Bijlmer (gehucht)

Uit Wikipedia, de vrije encyclopedie
De Bijlmermeer in 1626. De kaart werd gemaakt door Cornelis Danckertsz. de Rij en was opgenomen in de Atlas Maior van Joan Blaeu. Het noordoosten waar het gehucht met het kerkje lag ligt linksonder

De Bijlmer was een gehucht ten noordoosten van het Bijlmermeer dat lag aan het Weesperzandpad (de huidige Provincialeweg) dat al in de 16e eeuw liep van Weesp naar Amsterdam en waarvan het Zandpad Driemond een restant is.

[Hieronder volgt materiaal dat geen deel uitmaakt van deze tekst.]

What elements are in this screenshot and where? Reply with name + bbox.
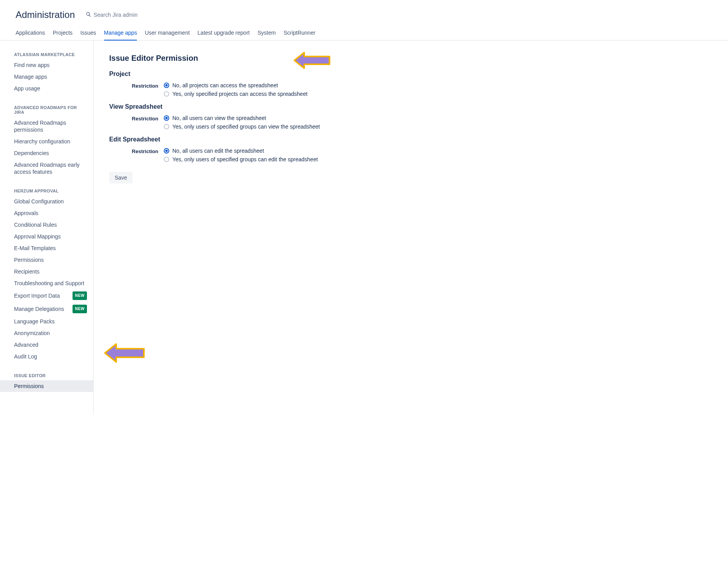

Het gehucht met een kerkje lag ongeveer op de plaats waar nu de Bijlmerweide in het noordoosten wordt omsloten door de Provincialeweg.[1] Het kerkje werd hoofdzakelijk gebruikt door polderjongens die in de polder werkzaam waren. In 1840 werd het kerkje afgebroken en de gevelsteen werd in de varkensschuur van de boerderij Kijkuit gemetseld. Hierop stond de naam van de schenker vermeld: C.H. Ciriagi en de datum 27 juli 1840.

Ten zuidwesten van het gehucht lag aan de Bijlmerringkade een buurtschap de Hoge Bijlmer met enige lintbebouwing zowel aan de water als aan de landzijde.[2]

Tot 1846 behoorde het gehucht, na het verdwijnen van het kerkje een buurtschap, tot de gemeente Bijlmermeer en daarna tot de gemeente Weesperkarspel. In opdracht van de gemeente Amsterdam, die het gebied in 1966 zou annexeren en opspuiten voor de bouw van de Zuidoostlob, werden in de jaren 1960 de bewoners van de resterende weinige huizen, maar ook de boerderijen in de hele Bijlmermeer, door de burgemeester en de wethouder van Weesperkarspel uitgekocht en onteigend en verdween het restant van de buurtschap.